1. Partir trop vite dès le départ
C'est l'erreur numéro un. Euphorique à l'idée de courir, le débutant démarre à un rythme bien trop élevé, s'essouffle en quelques minutes et rentre découragé. La règle d'or : tu dois pouvoir tenir une conversation complète pendant ta séance. Si tu ne peux pas parler, tu vas trop vite.
Pour calibrer ton allure, utilise le test de la parole : si tu peux prononcer une phrase entière sans t'étouffer, ton rythme est bon. C'est ce qu'on appelle la zone 2, la base de tout entraînement en endurance.
2. Négliger les jours de récupération
Plus n'est pas toujours mieux. Courir tous les jours quand on commence expose directement aux blessures de surcharge : périostite tibiale, tendinite d'Achille, syndrome de la bandelette ilio-tibiale. Le corps a besoin de temps pour s'adapter aux contraintes mécaniques.
Un plan équilibré pour un débutant : 3 séances par semaine maximum, avec des jours de repos intercalés. La progression doit être graduelle — pas plus de 10% de volume supplémentaire par semaine.
3. Ignorer les signaux d'alarme
Il y a une différence entre la douleur musculaire normale (courbatures) et la douleur articulaire ou tendineuse. La première est un signe de progression ; la seconde est un signal d'arrêt. Courir "à travers la douleur" est l'une des principales causes de blessures longue durée.
Si une douleur persiste plus de 48 heures ou empire pendant l'effort, consulte un médecin du sport avant de reprendre.
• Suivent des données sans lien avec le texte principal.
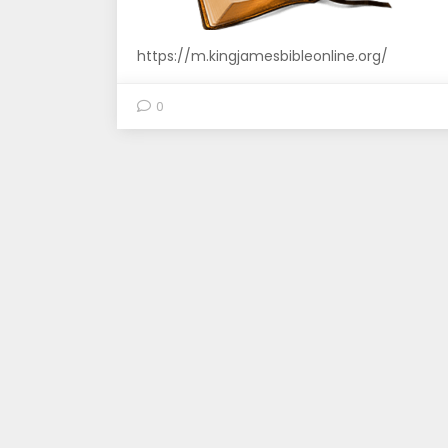
https://m.kingjamesbibleonline.org/
0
4. Ne pas s'échauffer ni s'étirer
Sortir de chez soi et partir directement en course sollicite des muscles et des articulations froids. Un échauffement de 5 minutes suffit : marche rapide, rotations de chevilles, montées de genoux. En fin de séance, des étirements légers (sans forcer) aident à récupérer plus vite.
5. Se comparer aux autres runners
Strava, Instagram, les autres dans le parc… La comparaison est le meilleur moyen de perdre confiance et de se blesser en cherchant à dépasser ses limites trop tôt. Ton seul concurrent, c'est la version d'hier de toi-même.
Concentre-toi sur tes propres progrès : le fait de tenir 10 minutes de plus, de récupérer plus vite, d'avoir moins de douleurs le lendemain. Ce sont tes vrais indicateurs de progression.
La clé : un plan structuré
La meilleure façon d'éviter toutes ces erreurs est de suivre un plan d'entraînement adapté à ton niveau. Un plan bien construit prend en compte ta condition actuelle, tes objectifs et tes jours disponibles — et te dit exactement quoi faire pour progresser sans te blesser.